L’idea purtroppo molto diffusa è che l’adozione comporti inevitabilmente e in modo assoluto delle problematiche importanti a livello comportamentale, scolastico o scarsa possibilità di realizzazione. Lo stupore si genera nel momento in cui si scopre che non è sempre così e l’unica cosa che rimane da dire è appunto “Non sembri”.  

L’adozione non giustifica il pregiudizio

Certe idee rischiano di divenire il primo ostacolo e limite all’effettivo processo di sviluppo di bambini e bambine che hanno avuto la fortuna di vivere l’esperienza dell’adozione. In questo modo non si vuole negare la possibilità che possano presentarsi delle difficoltà, anzi, farlo non consentirebbe di mettere in luce i reali bisogni di bambini e bambine che hanno un loro vissuto. Tali difficoltà possono dipendere da molti fattori quali esperienze passate, età, ingresso in un nuovo ambiente, scuola e in generale da tutta la complessità delle relazioni che si vivono crescendo. Va detto anche che tutto questo può succedere a chiunque viva o abbia vissuto esperienze che in un modo o in un altro sono state particolarmente significative.

La consapevolezza di possibili difficoltà nel percorso di vita da parte di professionisti e non, può essere un nuovo punto di partenza per costruire relazioni solide e qualitativamente rilevanti per lo sviluppo futuro della persona e il suo percorso formativo. Ciò che è importante avere presente è che l’esperienza dell’adozione non può e non deve essere una motivazione valida per giustificare pensieri, e di conseguenza azioni, che negano la possibilità di vivere serenamente, realizzare i propri sogni e desideri e raggiungere obiettivi o ancora, dare per scontato che tutto questo non sia possibile.

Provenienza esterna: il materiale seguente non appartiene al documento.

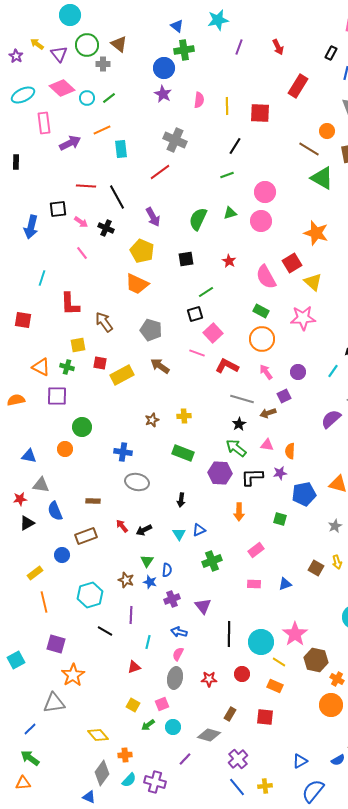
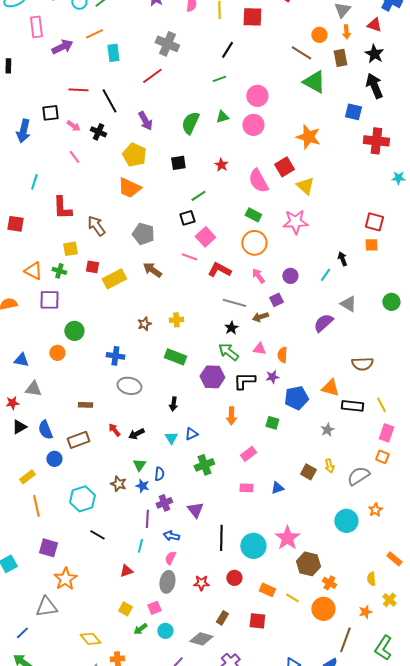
blue semicircle: (55, 511) -> (45, 430), moved
purple line: (131, 615) -> (147, 519), moved
yellow line: (279, 662) -> (292, 598), moved

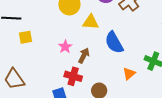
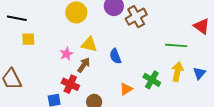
yellow triangle: (91, 22) -> (89, 44), moved
blue semicircle: (114, 43) -> (115, 56), size x0.7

Prospettive e considerazioni

L’ idea dell’esperienza dell’adozione come condizione di svantaggio a livello individuale e sociale è fortemente limitante e limitata. L’ambiente e il contesto di vita, insieme a caratteristiche individuali, rendono le persone quello che sono e quello che saranno e possono fare la differenza in ogni percorso di vita, poiché niente è predeterminato. Cosa fare allora? A partire dalla scuola si potrebbe pensare ad una maggiore sensibilizzazione e una formazione adeguata del personale docente che soprattutto oggi si trova di fronte a continue e nuove sfide.

La scuola potrebbe essere un luogo chiave e potrebbe rappresentare un’occasione preziosa per favorire la conoscenza della complessità di un’esperienza come quella dell’adozione.

Tornando a me, credo che essere stata adottata sia stata davvero una seconda possibilità che la vita mi ha offerto, una possibilità preziosa che non può essere certo minata e sminuita da dinamiche sociali così superficiali e legate a certi stereotipi. La mia esperienza mi ha insegnato e confermato che aver vissuto in un contesto favorevole e aver avuto una famiglia che mi ha accolta prendendosi cura di me, non solo da un punto di vista materiale, ma soprattutto relazionale e affettivo,  ha fatto davvero la differenza. Se avessi basato la mia vita o le mie possibilità abbandonandomi a certi pregiudizi sicuramente oggi non avrei raggiunto i miei obiettivi e non avrei sogni o aspettative per raggiungerne ancora tanti altri.